Title: Machine Learning Performance Engineer
Location: San Ramon, CA preferred with 50% travel
Duration: 6+ Months contract
Skills Required: ML+CUDA + Python
Description
Must be willing to travel to customer sites. Job Responsibilities include CUDA installation/configuration/tuning issues and slowing down the adoption of the technology.
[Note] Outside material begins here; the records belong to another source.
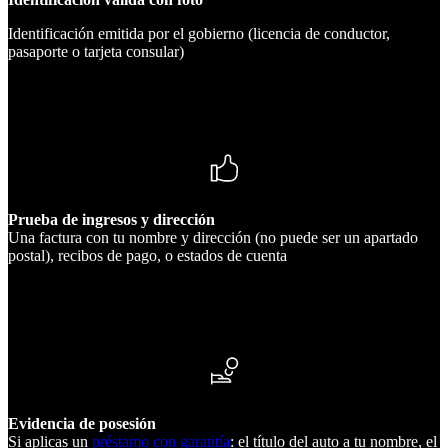
Identificación emitida por el gobierno (licencia de conductor,
pasaporte o tarjeta consular)
Prueba de ingresos y dirección
Una factura con tu nombre y dirección (no puede ser un apartado
postal), recibos de pago, o estados de cuenta
Evidencia de posesión
Si aplicas un
préstamo con garantía
: el título del auto a tu nombre, el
These experts will help us fix these issues.
Requirements:
- An understanding of modern ML techniques and toolsets
- The experience and systems knowledge required to debug a training run's performance end to end
- Low-level GPU knowledge of PTX, SASS, warps, cooperative groups, Tensor Cores, and the memory hierarchy
- Debugging and optimization experience using tools like CUDA GDB, NSight Systems, NSight Compute
- Library knowledge of Triton, CUTLASS, CUB, Thrust, cuDNN, and cuBLAS
- Intuition about the latency and throughput characteristics of CUDA graph launch, tensor core arithmetic, warp-level synchronization, and asynchronous memory loads
- Background in Infiniband, RoCE, GPUDirect, PXN, rail optimization, and NVLink, and how to use these networking technologies to link up GPU clusters
- An understanding of the collective algorithms supporting distributed GPU training in NCCL or MPI
- An inventive approach and the willingness to ask hard questions about whether we're taking the right approaches and using the right tools.